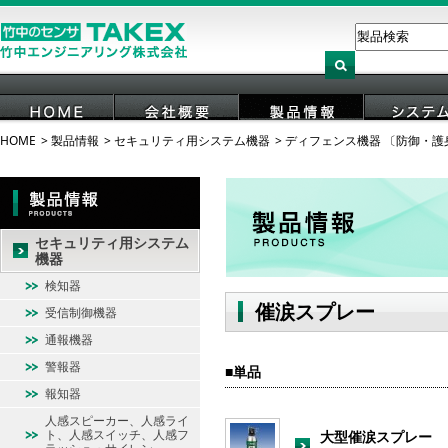
HOME
製品情報
セキュリティ用システム機器
ディフェンス機器 〔防御・護
HOME
会社概要
製品情報
システ
セキュリティ用システム
機器
検知器
催涙スプレー
受信制御機器
通報機器
警報器
単品
報知器
人感スピーカー、人感ライ
ト、人感スイッチ、人感フ
大型催涙スプレー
******************************
**WHAT THE TASK ASKS**
Exact output of each line above is wanted, without the pictures.

**ANSWER TO THE EXERCISE**
HOME
製品情報
セキュリティ用システム機器
ディフェンス機器 〔防御・護
HOME
会社概要
製品情報
システ
セキュリティ用システム
機器
検知器
催涙スプレー
受信制御機器
通報機器
警報器
単品
報知器
人感スピーカー、人感ライ
ト、人感スイッチ、人感フ
大型催涙スプレー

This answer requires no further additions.